In the city of Greenville, the annual tax bill for a $100,000 home is $776 if it's classified as a primary residence and $1,849 if it's classified as a second home, according to Saltzman's analysis.

For a $1 million home, the bill is $7,756 if it's classified as a primary residence and $18,486 if it's classified as a second home.

The differences in tax bills ranged from 119 percent to 165 percent in 10 other South Carolina counties Saltzman examined.
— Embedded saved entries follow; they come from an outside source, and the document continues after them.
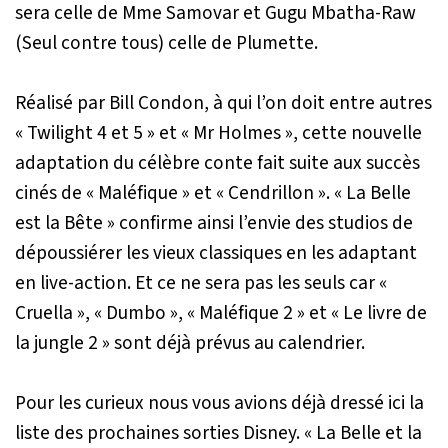
sera celle de Mme Samovar et Gugu Mbatha-Raw
(Seul contre tous) celle de Plumette.
Réalisé par Bill Condon, à qui l’on doit entre autres
« Twilight 4 et 5 » et « Mr Holmes », cette nouvelle
adaptation du célèbre conte fait suite aux succès
cinés de « Maléfique » et « Cendrillon ». « La Belle
est la Bête » confirme ainsi l’envie des studios de
dépoussiérer les vieux classiques en les adaptant
en live-action. Et ce ne sera pas les seuls car «
Cruella », « Dumbo », « Maléfique 2 » et « Le livre de
la jungle 2 » sont déjà prévus au calendrier.
Pour les curieux nous vous avions déjà dressé ici la
liste des prochaines sorties Disney. « La Belle et la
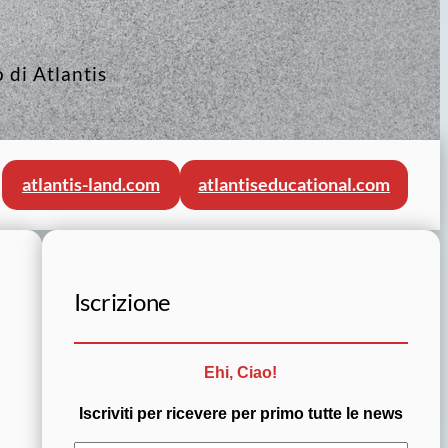
 di Atlantis
atlantis-land.com
atlantiseducational.com
Iscrizione
Ehi, Ciao!
Iscriviti per ricevere per primo tutte le news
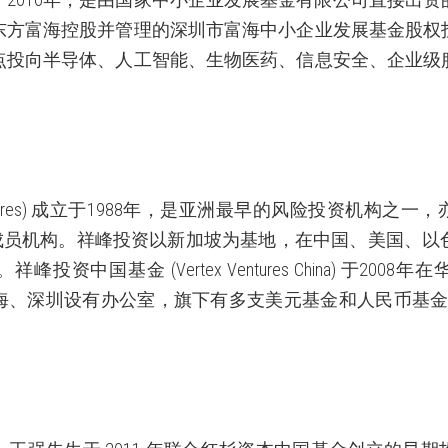
东方富海控股并管理的深圳市富海中小企业发展基金股权
点投向半导体、人工智能、生物医药、信息安全、企业级
res)
成立于
1988
年，是亚洲最早的风险投资机构之一，
成员机构。祥峰投资以新加坡为基地，在中国、美国、以
。祥峰投资中国基金
(Vertex Ventures China)
于
2008
年在
海、深圳设有办公室，旗下有多支美元基金和人民币基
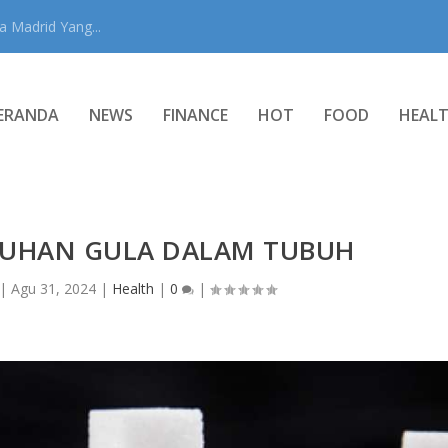
 Madrid Yang...
ERANDA
NEWS
FINANCE
HOT
FOOD
HEAL
UHAN GULA DALAM TUBUH
|
Agu 31, 2024
|
Health
|
0
|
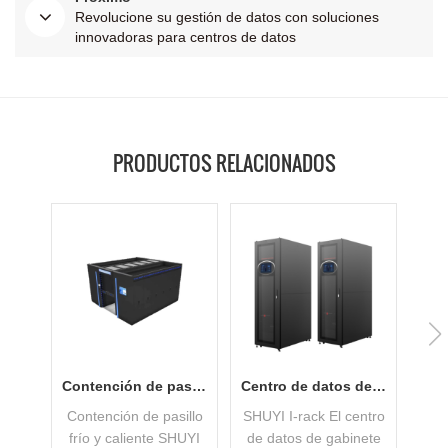
Revolucione su gestión de datos con soluciones
innovadoras para centros de datos
PRODUCTOS RELACIONADOS
Contención de pasillo frío y caliente con bajo PUE
Centro de datos de gabinete aplicado en pequeñas empresas
Contención de pasillo
SHUYI I-rack El centro
frío y caliente SHUYI
de datos de gabinete
m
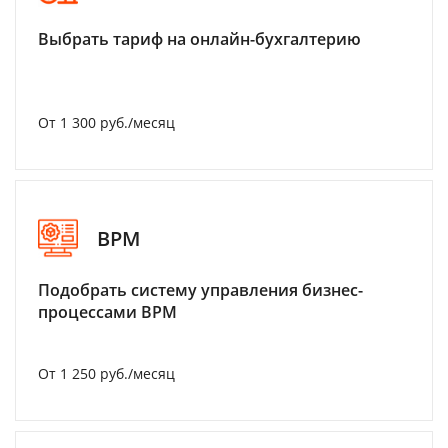
Выбрать тариф на онлайн-бухгалтерию
От 1 300 руб./месяц
BPM
Подобрать систему управления бизнес-
процессами BPM
От 1 250 руб./месяц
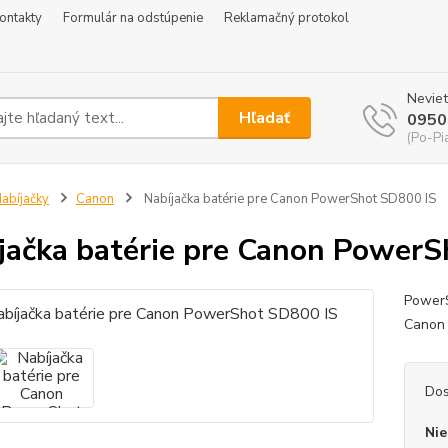
ontakty
Formulár na odstúpenie
Reklamačný protokol
Neviet
Hľadať
0950
(Po-Pi
abíjačky
Canon
Nabíjačka batérie pre Canon PowerShot SD800 IS
jačka batérie pre Canon PowerS
PowerS
Canon
Dos
Nie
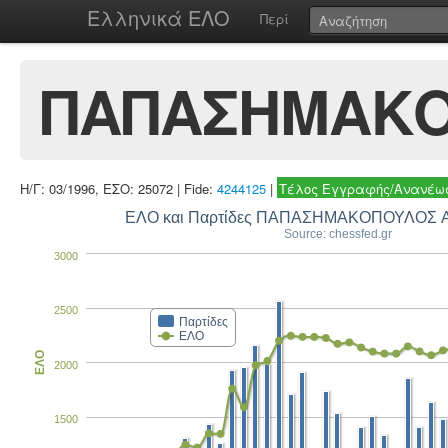
Ελληνικά ΕΛΟ
Περί
ΠΑΠΑΣΗΜΑΚΟ
Η/Γ: 03/1996, ΕΣΟ: 25072 | Fide:
4244125
|
Τέλος Εγγραφής/Ανανέωσ
ΕΛΟ και Παρτίδες ΠΑΠΑΣΗΜΑΚΟΠΟΥΛΟΣ
Source: chessfed.gr
3000
2500
Παρτίδες
ΕΛΟ
ΕΛΟ
2000
1500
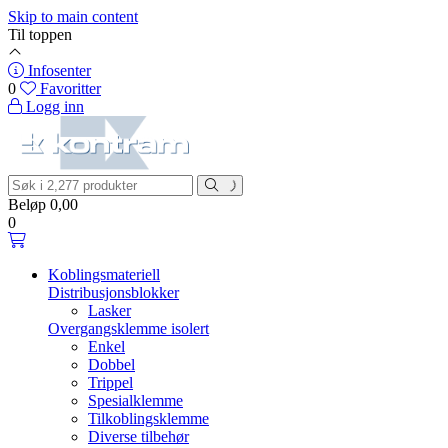
Skip to main content
Til toppen
Infosenter
0
Favoritter
Logg inn
Beløp
0,00
0
Koblingsmateriell
Distribusjonsblokker
Lasker
Overgangsklemme isolert
Enkel
Dobbel
Trippel
Spesialklemme
Tilkoblingsklemme
Diverse tilbehør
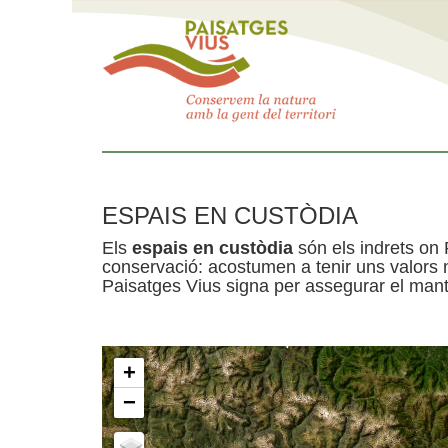
ESPAIS EN CUSTÒDIA
Els
espais en custòdia
són els indrets on 
conservació: acostumen a tenir uns valors n
Paisatges Vius signa per assegurar el mante
+
−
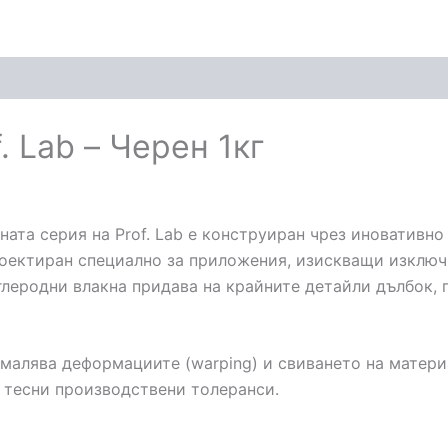
. Lab – Черен 1кг
ната серия на Prof. Lab е конструиран чрез иновативн
проектиран специално за приложения, изискващи изклю
глеродни влакна придава на крайните детайли дълбок,
малява деформациите (warping) и свиването на материа
 тесни производствени толеранси.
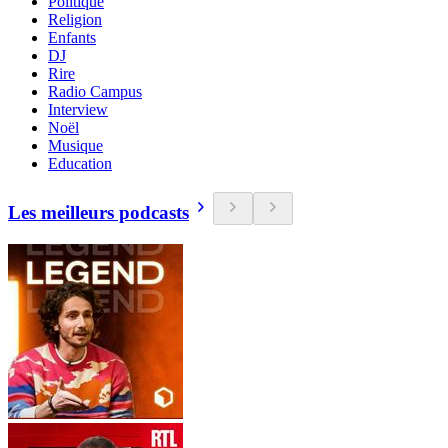
Politique
Religion
Enfants
DJ
Rire
Radio Campus
Interview
Noël
Musique
Education
Les meilleurs podcasts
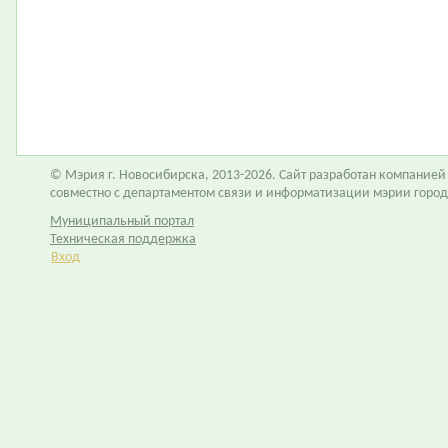
© Мэрия г. Новосибирска, 2013-2026. Сайт разработан компание
совместно с департаментом связи и информатизации мэрии горо
Муниципальный портал
Техническая поддержка
Вход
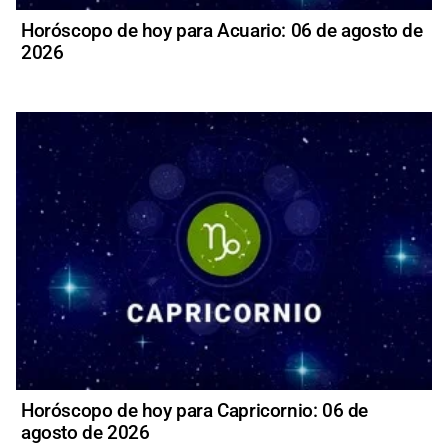
Horóscopo de hoy para Acuario: 06 de agosto de
2026
Horóscopo de hoy para Capricornio: 06 de
agosto de 2026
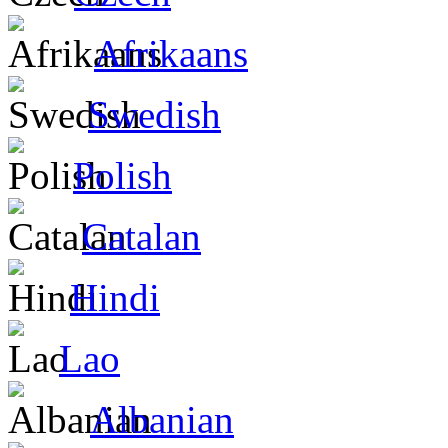
Afrikaans
Swedish
Polish
Catalan
Hindi
Lao
Albanian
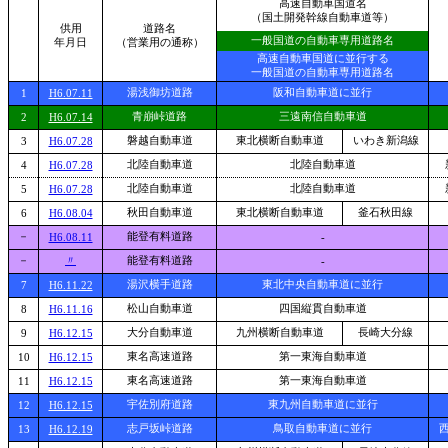
高速自動車国道名
（国土開発幹線自動車道等）
供用
道路名
一般国道の自動車専用道路名
年月日
（営業用の通称）
高速自動車国道に並行する
一般国道の自動車専用道路名
湯浅御坊道路
阪和自動車道に並行
1
H6.07.11
青崩峠道路
三遠南信自動車道
2
H6.07.14
磐越自動車道
東北横断自動車道
いわき新潟線
3
H6.07.28
北陸自動車道
北陸自動車道
4
H6.07.28
北陸自動車道
北陸自動車道
5
H6.07.28
秋田自動車道
東北横断自動車道
釜石秋田線
6
H6.08.04
－
能登有料道路
H6.08.11
-
－
〃
能登有料道路
-
湯沢横手道路
東北中央自動車道に並行
7
H6.11.22
松山自動車道
四国縦貫自動車道
8
H6.11.16
大分自動車道
九州横断自動車道
長崎大分線
9
H6.12.15
東名高速道路
第一東海自動車道
10
H6.12.15
東名高速道路
第一東海自動車道
11
H6.12.15
宇佐別府道路
東九州自動車道に並行
12
H6.12.15
志戸坂峠道路
鳥取自動車道に並行
西
13
H6.12.19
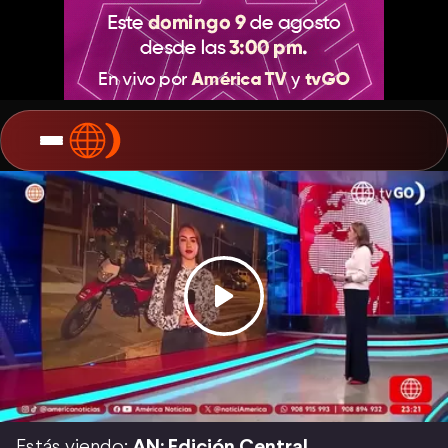
Estás viendo:
AN: Edición Central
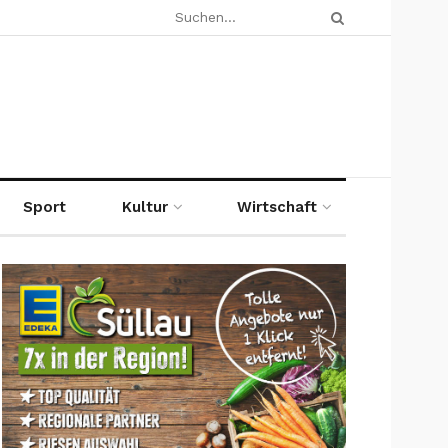
Sport
Kultur
Wirtschaft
The percentage varies depending on how much of the tax bill is attributable to school operations.

Jay Nexsen, president of Greenwood Communities and Resorts, which has developed luxury real estate communities across the Southeast, including Palmetto Dunes on Hilton Head Island and The Reserve in Pickens County, said a luxury home owner can save more than $10,000 a year through reclassification.

"I think it's happened on the coast for years," he said.

Nexsen said he thinks the wider tax differential resulting from Act 388 has hurt sales of luxury real estate because buyers these days carefully weigh not only a home's sale price, but every cost involved in owning the home - from insurance to clubhouse fees to property taxes.

"I think that all our buyers are getting much more sophisticated than they used to be," Nexsen said.

Saltzman also found the difference in tax bills between owner-occupied homes and second and rental homes is much wider in South Carolina than in four other Southeastern states she studied - Georgia, North Carolina, Tennessee, and Virginia.

In another unintended consequence of Act 388, real estate brokers say the law's 15 percent cap on property reassessments has been killing property deals because the cap comes off when a property is sold and the resulting higher tax bill scares away potential buyers.

State lawmakers last year created a special commission to come up with ideas for overhauling tax law, but took a re-write of Act 388 off the table.

State Rep. Dan Cooper of Piedmont, chairman of the tax-writing Ways and Means Committee, said changing property taxes is "like pushing on a balloon. When you push on one spot, it just expands in another direction. The only way to reduce a balloon is to let some air out, so the only way to reduce property taxes overall is to cut expenditures. Local governments haven't done much of this."